Однако это был не последний сюрприз. Эвелина не пошла домой, а прошаркала мимо своего подъезда под носом у ничего не подозревавшего полицейского и направилась к мосту Георга IV, напоминавшему алтарь. Здесь она остановилась и задумчиво посмотрела вниз — может быть, в ад, сквозь который прошла целой и невредимой.

Канэван следил за ней на расстоянии — печальная фигура под красноватыми фонарями стояла неподвижно, как будто ее пригвоздили. Сочетание явной ранимости, давешней неосторожности и облика вышедшего на прогулку ангела, не говоря уже о его собственном, глубоко растревоженном инстинкте защитить ее, захлестнуло Канэвана, и он не мог противиться желанию пересечь улицу и подойти к ней. Однако он притормозил в нескольких шагах от нее и уже собрался повернуть назад, но потом все же решил, что нужно хотя бы предложить ей свое общество — пусть она увидит, что у нее есть родственная душа.

Он подошел к парапету и заговорил шепотом, в котором были восхищение и мягкий упрек:

— По многим причинам вам нужно соблюдать осторожность.

Она не ответила, Канэван даже засомневался, слышала ли она его. Он уже решил повторить свое увещевание, как вдруг Эвелина огрызнулась:

— И почему же?

Как будто с самого начала знала, что он шел за ней.

Он растерянно сглотнул. Она вымазала себе лицо и взъерошила волосы, а голос стал грубым, он совсем не шел к ней и был еще ниже, чем когда она засыпала вопросами Макнайта перед их уходом.

— Во-первых, — начал он, слыша себя как бы издалека, — просто небезопасно гулять по ночам.

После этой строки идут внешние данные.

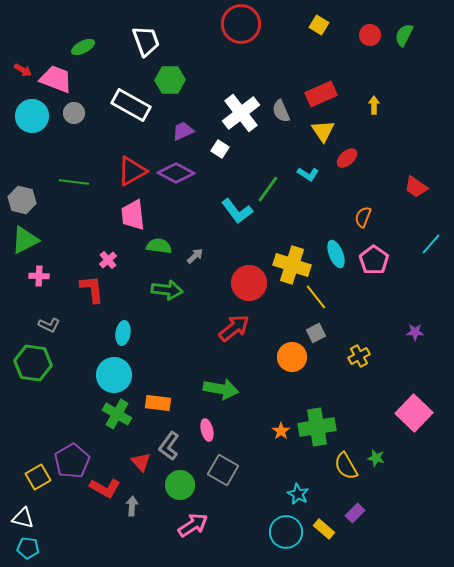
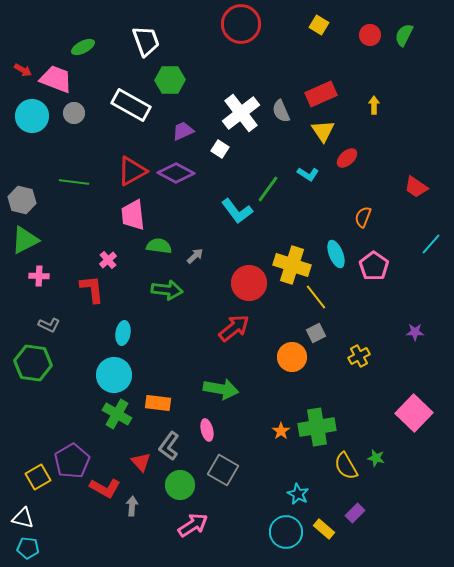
pink pentagon at (374, 260): moved 6 px down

— Я всегда гуляю по ночам, — резко сказала она. В ее глазах отражался свет масляных фонарей Каугейт.

— Можно спросить зачем?

— Этого хочет он.

Канэван не мог заставить себя спросить, почему или кто.

— Есть и другие причины… — попытался он.

— Наплевать на опасность.

Он кашлянул.

— За вами следят.

— За мной всегда следят.

— Да. — Канэван был сбит с толку злобностью, звучавшей в ее голосе. Она была так не похожа на прежнее хрупкое существо, что он не понимал, как мог увлечься ею, и даже засомневался, тот ли самый это человек. — Я могу защитить вас, — сказал он прямо, помимо воли, не желая мириться с утратой своей веры.

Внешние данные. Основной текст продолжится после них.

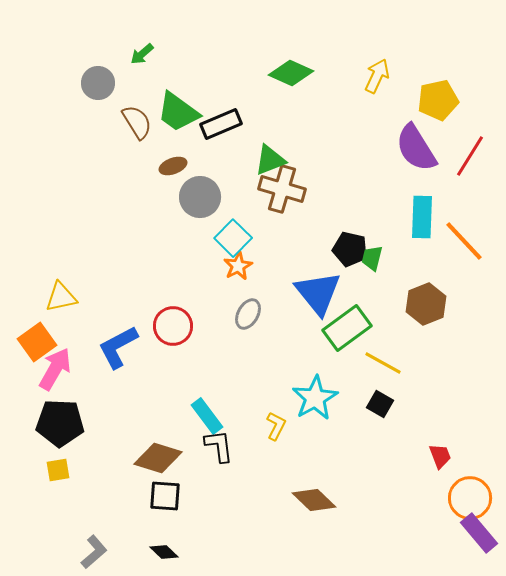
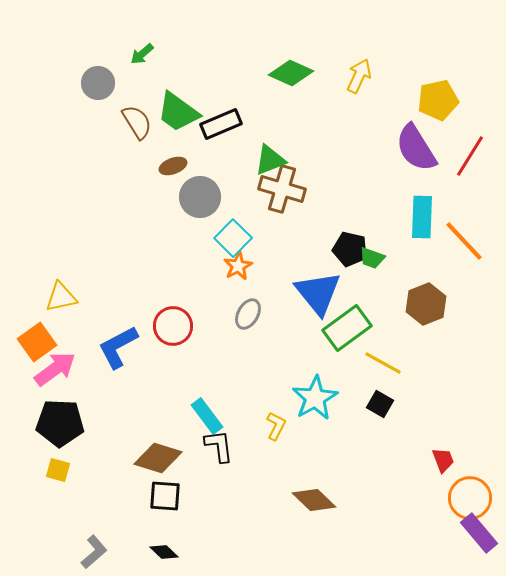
yellow arrow at (377, 76): moved 18 px left
green trapezoid at (372, 258): rotated 84 degrees counterclockwise
pink arrow at (55, 369): rotated 24 degrees clockwise
red trapezoid at (440, 456): moved 3 px right, 4 px down
yellow square at (58, 470): rotated 25 degrees clockwise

Но она только хмыкнула, наконец обернулась и пронзила его взглядом.

— А вам не приходило в голову, что я хочу защитить вас? — спросила она, и он почувствовал, как эти слова просачиваются в его сердце будто холодная вода.

Он хотел предложить ей нежность, но забота была ей не нужна. Он пытался предупредить ее, но она не нуждалась в защите. Он очень хотел утешить ее, но она отталкивала сострадание. Это было совершенно другое существо, и все же он не мог заставить себя уйти. Он глубоко верил в нее, инстинктом более мощным, чем разум.

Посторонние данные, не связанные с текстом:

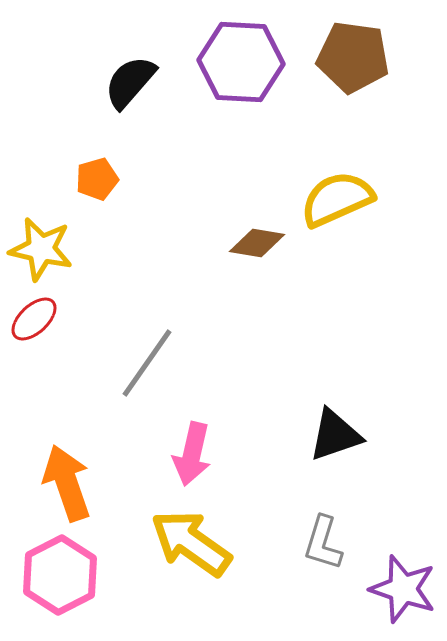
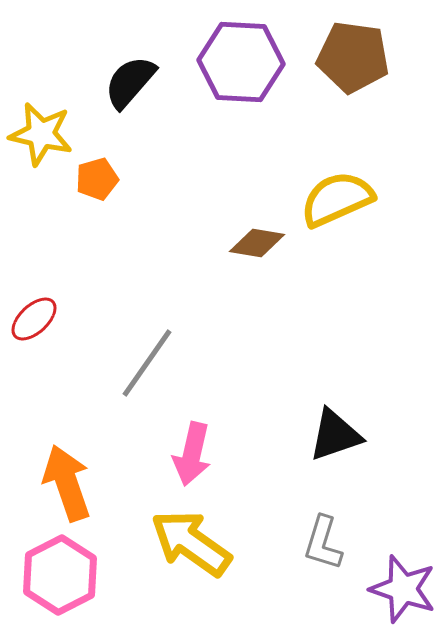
yellow star: moved 115 px up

Канэван снова посмотрел на нее, но взгляд ее был погружен в саму преисподнюю.

— О, посмотрите, — прошептала она с непонятной улыбкой. — Это Светлячок…

Пытаясь понять, что она имеет в виду, ирландец лишь с запозданием осознал действительный смысл ее слов. Он испуганно проследил за ее взглядом и с ужасом увидел то, что могло быть только огромным существом, похожим на дракона. Оно заползало в темную узкую улочку, а за ним тащился змеиный хвост с ромбовидным кончиком.